Charlie licked his lips. “Nonsense. You did something nice for me. You loaned me your sweater.”
 

“What is this, karma?”
 

“I don’t know,” she said. “I think I should know and sometimes I do, but then I start thinking about kibble and every thought flies out of my head.”
 

I knew how that felt.
 

“It’s very odd being a dog, especially an intact male.”
 

How did I even answer that?

I should've been reassured by her presence as a dog. After all, I’d attended her funeral, which meant the soul lived on. But I was a little disheartened by the fact I could be a snail or a cockroach in the next life.
 

“Are you stuck being a dog?"

"You're asking the wrong person," Opie said. "I have no idea. It gives a veterinarian a unique perspective on treatment, however. I would love to be able to communicate what I know to my fellow practitioners, especially the people in my own practice."

I could just imagine how that would go, but stranger things that happened, especially in the last two months.

 
“I’m sorry my mother ran you over.”

Charlie tilted his head a little. “I don’t hold you responsible,” Opie said. “It just happened.”

 
“Kenisha does. She holds me very much responsible.”

Charlie placed his head on his paws. “I’m sorry about that. She and I became good friends, but she really shouldn’t blame you.”

“It’s the cop in her,” I said.

Charlie sighed heavily.
 

“I think that’s why I’m here.

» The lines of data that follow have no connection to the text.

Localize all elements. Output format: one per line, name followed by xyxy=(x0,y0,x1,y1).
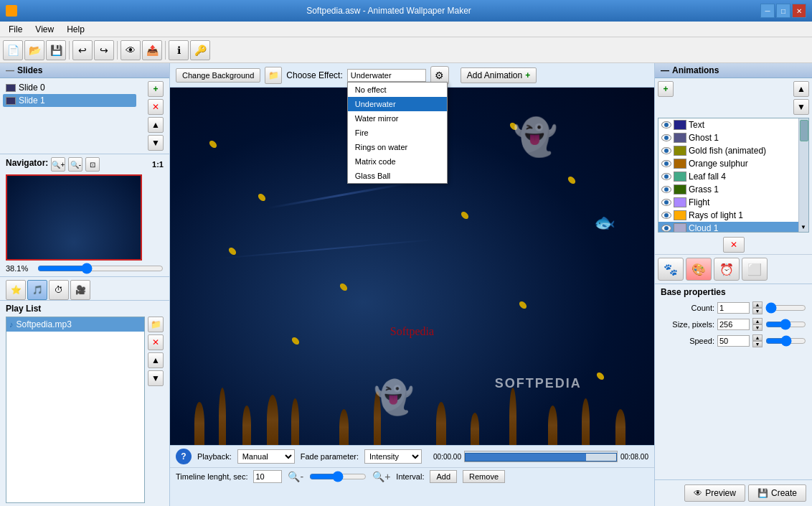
anim-item-ghost1[interactable]: Ghost 1 xyxy=(658,131,808,144)
zoom-slider[interactable] xyxy=(37,263,164,273)
timeline-zoom-slider[interactable] xyxy=(309,472,367,482)
zoom-out-button[interactable]: 🔍- xyxy=(68,157,82,172)
size-input[interactable] xyxy=(717,319,750,330)
speed-input[interactable] xyxy=(717,335,750,347)
playlist-remove-button[interactable]: ✕ xyxy=(148,334,164,350)
save-button[interactable]: 💾 xyxy=(46,40,66,60)
dropdown-rings-on-water[interactable]: Rings on water xyxy=(348,140,447,154)
count-input[interactable] xyxy=(717,302,750,314)
size-slider[interactable] xyxy=(765,319,806,329)
leaf-2 xyxy=(256,192,266,202)
anim-item-rays[interactable]: Rays of light 1 xyxy=(658,209,808,222)
anim-eye-orange[interactable] xyxy=(661,160,671,167)
anim-type-sprites[interactable]: 🐾 xyxy=(658,258,684,281)
tab-video[interactable]: 🎥 xyxy=(70,280,90,300)
size-down[interactable]: ▼ xyxy=(752,324,763,331)
zoom-out-timeline-icon[interactable]: 🔍- xyxy=(288,471,303,482)
playlist-down-button[interactable]: ▼ xyxy=(148,370,164,386)
add-animation-btn[interactable]: + xyxy=(658,81,674,97)
dropdown-matrix-code[interactable]: Matrix code xyxy=(348,154,447,169)
slide-item-0[interactable]: Slide 0 xyxy=(3,81,136,94)
export-button[interactable]: 📤 xyxy=(142,40,162,60)
count-up[interactable]: ▲ xyxy=(752,301,763,308)
anim-eye-text[interactable] xyxy=(661,121,671,128)
dropdown-glass-ball[interactable]: Glass Ball xyxy=(348,169,447,183)
minimize-button[interactable]: ─ xyxy=(760,4,775,18)
tab-music[interactable]: 🎵 xyxy=(27,280,47,300)
dropdown-water-mirror[interactable]: Water mirror xyxy=(348,111,447,126)
close-button[interactable]: ✕ xyxy=(792,4,806,18)
anim-item-leaf[interactable]: Leaf fall 4 xyxy=(658,170,808,183)
effect-select[interactable]: No effect Underwater Water mirror Fire R… xyxy=(347,69,426,82)
slide-up-button[interactable]: ▲ xyxy=(148,117,164,133)
change-background-button[interactable]: Change Background xyxy=(176,68,260,83)
anim-type-frame[interactable]: ⬜ xyxy=(742,258,768,281)
zoom-percent-label: 38.1% xyxy=(6,264,34,273)
anim-type-clock[interactable]: ⏰ xyxy=(714,258,740,281)
timeline-bar[interactable] xyxy=(465,453,617,462)
playback-select[interactable]: Manual Auto Loop xyxy=(237,449,295,464)
add-animation-button[interactable]: Add Animation + xyxy=(461,67,537,83)
slide-down-button[interactable]: ▼ xyxy=(148,135,164,151)
redo-button[interactable]: ↪ xyxy=(94,40,114,60)
help-button[interactable]: ? xyxy=(176,449,192,464)
anim-down-button[interactable]: ▼ xyxy=(793,99,809,115)
remove-animation-button[interactable]: ✕ xyxy=(723,237,745,253)
anim-up-button[interactable]: ▲ xyxy=(793,81,809,97)
scrollbar-thumb[interactable] xyxy=(800,120,808,141)
remove-interval-button[interactable]: Remove xyxy=(463,470,505,483)
menu-file[interactable]: File xyxy=(3,23,28,36)
speed-down[interactable]: ▼ xyxy=(752,341,763,347)
info-button[interactable]: ℹ xyxy=(169,40,189,60)
anim-item-orange[interactable]: Orange sulphur xyxy=(658,157,808,170)
anim-item-goldfish[interactable]: Gold fish (animated) xyxy=(658,144,808,157)
slide-item-1[interactable]: Slide 1 xyxy=(3,94,136,107)
maximize-button[interactable]: □ xyxy=(776,4,790,18)
preview-button[interactable]: 👁 xyxy=(121,40,141,60)
anim-eye-cloud1[interactable] xyxy=(661,225,671,232)
count-down[interactable]: ▼ xyxy=(752,308,763,314)
undo-button[interactable]: ↩ xyxy=(72,40,93,60)
new-button[interactable]: 📄 xyxy=(3,40,23,60)
animations-scrollbar[interactable]: ▼ xyxy=(798,118,808,232)
dropdown-fire[interactable]: Fire xyxy=(348,126,447,140)
tab-favorites[interactable]: ⭐ xyxy=(6,280,26,300)
scroll-down-arrow[interactable]: ▼ xyxy=(799,222,808,232)
fade-select[interactable]: Intensity Color None xyxy=(364,449,422,464)
anim-eye-flight[interactable] xyxy=(661,199,671,206)
speed-slider[interactable] xyxy=(765,336,806,346)
anim-eye-goldfish[interactable] xyxy=(661,147,671,154)
count-slider[interactable] xyxy=(765,303,806,313)
key-button[interactable]: 🔑 xyxy=(190,40,210,60)
add-interval-button[interactable]: Add xyxy=(430,470,457,483)
anim-item-text[interactable]: Text xyxy=(658,118,808,131)
anim-item-grass[interactable]: Grass 1 xyxy=(658,183,808,196)
zoom-in-button[interactable]: 🔍+ xyxy=(51,157,65,172)
playlist-add-folder-button[interactable]: 📁 xyxy=(148,317,164,332)
dropdown-underwater[interactable]: Underwater xyxy=(348,97,447,111)
background-folder-button[interactable]: 📁 xyxy=(265,67,282,84)
menu-view[interactable]: View xyxy=(29,23,60,36)
anim-item-cloud1[interactable]: Cloud 1 xyxy=(658,222,808,233)
anim-type-color[interactable]: 🎨 xyxy=(686,258,712,281)
anim-item-flight[interactable]: Flight xyxy=(658,196,808,209)
speed-up[interactable]: ▲ xyxy=(752,334,763,341)
anim-eye-grass[interactable] xyxy=(661,186,671,193)
tab-timer[interactable]: ⏱ xyxy=(49,280,69,300)
dropdown-no-effect[interactable]: No effect xyxy=(348,83,447,97)
menu-help[interactable]: Help xyxy=(61,23,90,36)
open-button[interactable]: 📂 xyxy=(24,40,44,60)
playlist-up-button[interactable]: ▲ xyxy=(148,352,164,368)
anim-eye-leaf[interactable] xyxy=(661,173,671,180)
anim-eye-ghost1[interactable] xyxy=(661,134,671,141)
anim-eye-rays[interactable] xyxy=(661,212,671,219)
size-up[interactable]: ▲ xyxy=(752,318,763,324)
add-slide-button[interactable]: + xyxy=(148,81,164,97)
timeline-length-input[interactable] xyxy=(253,470,282,483)
playlist-item-0[interactable]: ♪ Softpedia.mp3 xyxy=(6,317,144,332)
preview-action-button[interactable]: 👁 Preview xyxy=(684,484,745,502)
create-action-button[interactable]: 💾 Create xyxy=(748,484,806,502)
fit-button[interactable]: ⊡ xyxy=(85,157,100,172)
remove-slide-button[interactable]: ✕ xyxy=(148,99,164,115)
zoom-in-timeline-icon[interactable]: 🔍+ xyxy=(372,471,390,482)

I think I’m supposed to reassure you that you weren’t responsible. Maybe even protect you.”
 

“Well, you certainly did that. Thank you.”
 

I grabbed the steering wheel tightly, wishing I knew what to say to a ghost turned into a dog.

“Does that mean you’ll become something else now? Go poof and turn into a hamster after all?”

“I don’t know the answer to that, either.”
 

That made two of us.

When we got back to the castle, Dan carried Charlie, leading the way to what I considered the hospital wing. I was right beside him. I wasn’t letting Charlie out of my sight.
 

I didn’t care if the ice cream melted, a sure and certain sign of my devotion to my ghost-ridden retriever.
 

Dan turned left instead of right and halted in front of a closed door. I brushed in front of him and opened it.
 

I had to stop being surprised at what I found in the castle.
 

The layout wasn’t that different from the vet’s office. A stainless steel table sat in the middle of the room. A sink, counter and cabinets were on the other side. The service, however, was impeccable. No waiting. No time for angst.
 

The minute we entered, a young woman came into the room from the other door. She looked like a high school senior, her long black hair pulled back from a beautiful round face.
 

She glanced at Dan, nodded, then bent and began to examine Charlie. In the next minute she earned my admiration not only for the gentleness with which she examined Charlie, but for her anger.